MCP Integration: 30+ Databases Out-of-the-Box
ADK-Go includes native support for the Model Context Protocol (MCP), which provides pre-built toolsets for over 30 databases. The MCP Toolbox for Databases functions as a universal abstraction layer for secure querying and data retrieval. BigQuery, AlloyDB (PostgreSQL-compatible), and SQLite are supported out-of-the-box with natural language query capabilities and SQL generation.
Integration code is straightforward:
toolboxClient, err := tbadk.NewToolboxClient("https://127.0.0.1:5000")
toolboxtools, err := toolboxClient.LoadToolset("my-toolset-name", ctx)
toolsList := make([]tool.Tool, len(toolboxtools))
for i := range toolboxtools {
toolsList[i] = &toolboxtools[i]
}
llmagent, err := llmagent.New(llmagent.Config{
Tools: toolsList,
})
This reduces integration time from weeks to hours. Instead of building custom database connectors, you load a toolset and pass it to your agent. Use cases include natural language query interfaces for internal tools, automated data retrieval agents, analytics bots, and database health monitoring—all without leaving your Go codebase.
Getting Started in Minutes
The quick start requires Go 1.24.4 or later and ADK Go v0.2.0 or later. Create a project directory with three files: agent.go for your agent code, .env for API keys, and go.mod for dependencies. Set up your Google API key in the environment file, define your agent config, and run the built-in development UI for testing.
The framework includes robust debugging, versioning, and deployment patterns. You can test agents locally, evaluate performance with built-in metrics, and deploy to any environment that runs Go binaries. Google Cloud integration is seamless if you’re already in that ecosystem, but the toolkit works independently.
The GitHub repository (trending #2 today with 157 stars gained) includes quickstart examples and multi-agent templates. The official documentation provides step-by-step tutorials for building your first agent, integrating MCP toolsets, and orchestrating multi-agent workflows.
What This Means for Backend Teams
Go dominates backend infrastructure. Docker, Kubernetes, Terraform, and countless microservices run on Go. Until now, adding AI agent capabilities meant introducing Python dependencies, managing separate runtimes, and bridging communication between languages. ADK-Go eliminates that friction. Backend teams can build AI agents in the same codebase as their infrastructure, use the same deployment pipelines, and leverage existing Go expertise.

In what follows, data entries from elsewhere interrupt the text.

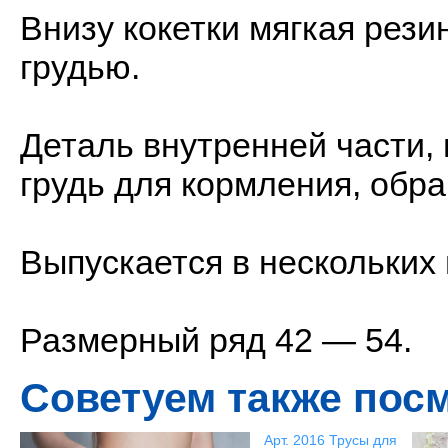
Внизу кокетки мягкая рези
грудью.
Деталь внутренней части,
грудь для кормления, обр
Выпускается в нескольких
Размерный ряд 42 — 54.
Советуем также пос
Арт. 2016 Трусы для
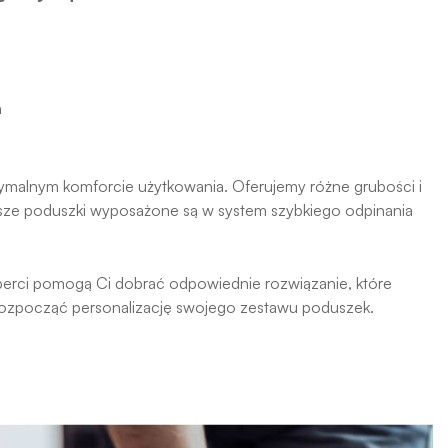
h
ymalnym komforcie użytkowania. Oferujemy różne grubości i
asze poduszki wyposażone są w system szybkiego odpinania
rci pomogą Ci dobrać odpowiednie rozwiązanie, które
by rozpocząć personalizację swojego zestawu poduszek.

Practical applications include automated operations agents that monitor logs and respond to incidents, data pipeline orchestration with coordinated ETL agents, and internal tooling with natural language interfaces. Multi-agent architectures can handle complex backend workflows without leaving the Go ecosystem.
ADK-Go is 19 days old and already trending on GitHub. The ecosystem is early-stage compared to Python frameworks, but Google’s backing and production-ready tooling give it credibility. If you’re running Go services and exploring agentic AI, this is the framework to start with. Python doesn’t own AI agents anymore.